– Как и все вы, – поддержал Гордиана Максим, чувствуя, как напрягся локоть жены. Очевидно, дама в черном нервировала Еванфию.
В этот момент ударил гонг, и поклонники творчества Филаретовой двинулись в зал. У Максима и Еванфии были куплены места на одном из десяти маленьких балкончиков, окаймлявших дальнюю от экрана стену синематографа. Пока в зале горел свет, товарищ министра успел разглядеть, что слева от их ложи устроились Прохоров с женой и ее сестрами. Директор департамента снабжения был красен и обмахивался колоссальным платком. Завидев начальника, он расплылся в улыбке и одышливо просипел приветствие. В правой ложе обнаружился Акакий со своей новой супругой по имени Пиама. Полгода назад Варвара неудачно перенесла очередные роды, и милосердный Храм, пользовавший ее, вынужден был освободить женщину вместе с новорожденным.
В партере также сплошь видны были знакомые лица, многие оглядывались в поисках приятелей и кивали Максиму. Воистину сегодняшний вечер стал выходом в свет многих из тех, чье начало карьеры пришлось на момент краха Династии и кто хорошо помнил самый расцвет актерского дарования Акилины.

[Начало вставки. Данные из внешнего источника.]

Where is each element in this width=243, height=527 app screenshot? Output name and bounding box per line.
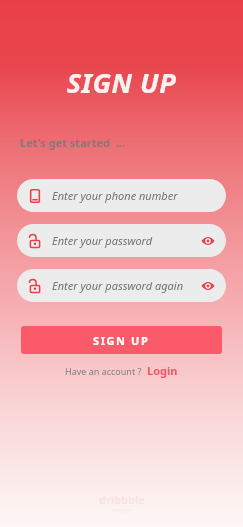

Но от ее последнего фильма не ожидали многого.
– Кто этот странный полный человек с черной женщиной? – прошептала Еванфия, тревожно озирая партер. – Она похожа на Смерть.

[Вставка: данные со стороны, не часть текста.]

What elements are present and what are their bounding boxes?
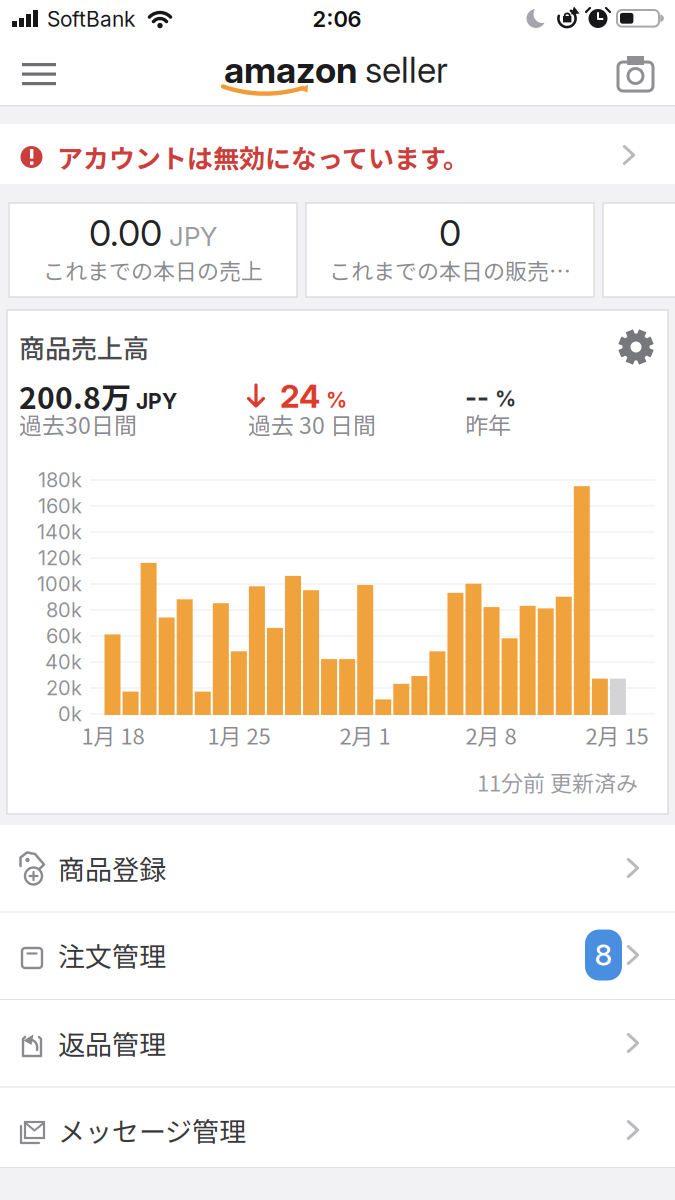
staticText: 180k	[38, 468, 82, 492]
staticText: 商品登録	[58, 848, 166, 888]
staticText: 商品売上高	[19, 328, 149, 366]
staticText: SoftBank	[47, 6, 135, 32]
staticText: 1月 18	[82, 719, 144, 751]
staticText: アカウントは無効になっています。	[57, 138, 469, 176]
staticText: 注文管理	[58, 936, 166, 975]
staticText: 11分前 更新済み	[477, 766, 638, 798]
staticText: 2月 8	[466, 719, 516, 751]
staticText: amazon	[224, 48, 357, 92]
staticText: 8	[594, 938, 612, 973]
staticText: 160k	[38, 494, 82, 518]
staticText: 過去 30 日間	[248, 407, 376, 441]
staticText: JPY	[169, 221, 217, 252]
staticText: 24	[280, 377, 320, 415]
staticText: 返品管理	[58, 1024, 166, 1063]
staticText: 0k	[58, 702, 82, 726]
staticText: これまでの本日の販売…	[329, 254, 571, 286]
staticText: %	[326, 387, 347, 413]
staticText: 2:06	[312, 6, 362, 32]
staticText: %	[495, 386, 516, 412]
staticText: これまでの本日の売上	[43, 254, 263, 286]
staticText: 40k	[45, 650, 82, 674]
staticText: 2月 1	[340, 719, 390, 751]
staticText: 140k	[37, 520, 82, 544]
staticText: 20k	[46, 676, 82, 700]
staticText: メッセージ管理	[58, 1110, 246, 1150]
staticText: 200.8万	[19, 374, 131, 418]
staticText: 0.00	[89, 211, 162, 255]
staticText: 60k	[46, 624, 82, 648]
staticText: 1月 25	[208, 719, 270, 751]
staticText: --	[465, 381, 489, 413]
staticText: JPY	[136, 389, 177, 414]
staticText: 120k	[38, 546, 82, 570]
staticText: 80k	[46, 598, 82, 622]
staticText: 0	[439, 211, 461, 255]
staticText: 過去30日間	[19, 407, 137, 441]
staticText: 2月 15	[586, 719, 648, 751]
staticText: seller	[365, 49, 448, 91]
staticText: 昨年	[465, 407, 511, 441]
staticText: 100k	[37, 572, 82, 596]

– Ты тоже заметила? Это довольно видный сановник в Храмовой иерархии, из новых реформаторов. Часть адептов стремится оказывать большее влияние на светскую жизнь, одних судебных процессов им недостаточно. Хотят, чтобы их не воспринимали только как слепое орудие матушки Смерти и Солнца. Некоторые из них даже предлагают организовать фракцию в Народном собрании, но пока безуспешно, экзарх не готов к участию в выборах…

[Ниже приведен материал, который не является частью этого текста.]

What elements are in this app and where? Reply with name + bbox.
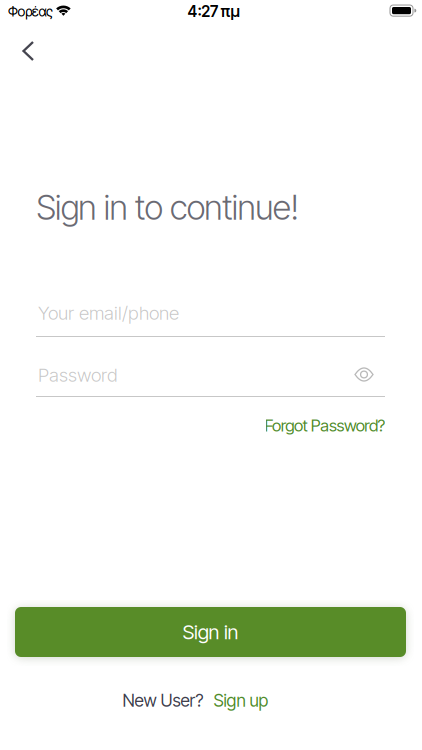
staticText: 4:27 πμ <box>188 2 239 21</box>
staticText: Sign in to continue! <box>36 187 299 228</box>
staticText: Password <box>38 364 118 386</box>
staticText: Φορέας <box>8 3 53 20</box>
button[interactable]: Back <box>4 31 48 71</box>
button[interactable]: Sign in <box>15 607 406 657</box>
button[interactable]: Show password <box>347 360 381 390</box>
button[interactable]: Forgot Password? <box>264 415 386 436</box>
staticText: Sign in <box>182 620 239 644</box>
staticText: Forgot Password? <box>264 415 386 436</box>
staticText: Your email/phone <box>38 302 179 324</box>
staticText: Sign up <box>214 690 268 711</box>
staticText: New User? <box>122 690 204 711</box>
button[interactable]: Sign up <box>214 690 268 711</box>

Закончить Максим не успел – тяжелый занавес отъехал в сторону, обнажая белый холст экрана, фонарщики споро притушили рожки, музыкант с вальяжной грацией занял место за клавесином, и комедия началась.
Жил-был в Упате ушлый крестьянин по имени Елима. Старшие братья у него парни были хозяйственные, наделы себе резво разобрали, когда Указ королевский о том вышел. Первыми, почитай, к общинному старосте в очередь прибежали. А Елима хоть и верткий был парень, да все больше по чужим сеновалам шнырял. Вся-то верткость его на побеги от мужей да на улещивания пейзанок уходила – больно он мять их любил. Заведет, бывалоча, на стерню или же в ивы кудрявые, да и давай с них одежки сдирать. А те и рады, особливо девки детородные.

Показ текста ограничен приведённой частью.